Cache Aware Binary Search

Cache aware binary search modifies ordinary binary search to account for the memory hierarchy. The algorithm still uses ordering and comparisons, but the data layout or search strategy is chosen with explicit knowledge of cache line size, block size, or page size.

The goal is to reduce cache misses. On modern hardware, a comparison is cheap, while an unpredictable memory load can be expensive.

Problem

Given a sorted collection $A$ and a target value $x$ , find the first index $i$ such that

A[i] \ge x

or report that no such index exists.

Idea

Ordinary binary search jumps to the middle of the current range. These jumps can touch distant memory locations, especially for large arrays.

A cache aware version divides the data into blocks that match the cache or storage block size. It first searches among block representatives, then searches inside one block.

For block size $B$ , store:

a top level array of block maximums or separator keys
contiguous sorted blocks of up to $B$ elements

Algorithm

cache_aware_binary_search(blocks, separators, x):
    b = lower_bound(separators, x)

    if b == length(blocks):
        return -1

    j = lower_bound(blocks[b], x)

    if j == length(blocks[b]):
        return -1

    return global_index(b, j)

The first search finds the block that may contain the answer. The second search runs within a cache sized block.

Example

Let the sorted values be split into blocks of size $4$ :

block	values	separator
0	[3, 6, 9, 12]	12
1	[15, 18, 21, 24]	24
2	[27, 30, 33, 36]	36

Search for:

x = 20

First search the separators:

separator index	value	relation
1	24	candidate block

Then search block 1:

local index	value	relation
0	15	< x
1	18	< x
2	21	>= x

The lower bound is the global index:

4 + 2 = 6

Correctness

The separator for each block is the maximum value in that block. The first lower bound over separators finds the first block whose maximum is at least $x$ . All earlier blocks contain only values smaller than $x$ , so they cannot contain the lower bound.

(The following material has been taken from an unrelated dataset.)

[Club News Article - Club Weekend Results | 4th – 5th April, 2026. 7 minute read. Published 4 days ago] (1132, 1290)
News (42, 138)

The second lower bound inside that block finds the first value greater than or equal to $x$ within the only possible block. Therefore the combined result is the global lower bound.

Complexity

Let $n$ be the total number of elements and $B$ be the block size.

part	time
search separators	$O(\log(n/B))$
search inside block	$O(\log B)$
total comparisons	$O(\log n)$

Memory transfers are often lower than ordinary binary search because the second phase stays inside one block.

Space usage is:

O(n)

including the data and separators.

When to Use

Use cache aware binary search when:

the array is large
search throughput matters
the block size is known
the data is mostly static
memory locality dominates comparison cost

This technique is common in databases, file indexes, B trees, and sorted run search.

Implementation

from bisect import bisect_left

def build_cache_aware_blocks(a, block_size):
    blocks = []
    separators = []

    for i in range(0, len(a), block_size):
        block = a[i:i + block_size]
        blocks.append(block)
        separators.append(block[-1])

    return blocks, separators

def cache_aware_binary_search(blocks, separators, x):
    b = bisect_left(separators, x)

    if b == len(blocks):
        return -1

    j = bisect_left(blocks[b], x)

    if j == len(blocks[b]):
        return -1

    return sum(len(block) for block in blocks[:b]) + j

func lowerBound(a []int, x int) int {
    left, right := 0, len(a)

    for left < right {
        mid := (left + right) / 2
        if a[mid] < x {
            left = mid + 1
        } else {
            right = mid
        }
    }

    return left
}

func CacheAwareBinarySearch(blocks [][]int, separators []int, x int) int {
    b := lowerBound(separators, x)
    if b == len(blocks) {
        return -1
    }

    j := lowerBound(blocks[b], x)
    if j == len(blocks[b]) {
        return -1
    }

    offset := 0
    for i := 0; i < b; i++ {
        offset += len(blocks[i])
    }

    return offset + j
}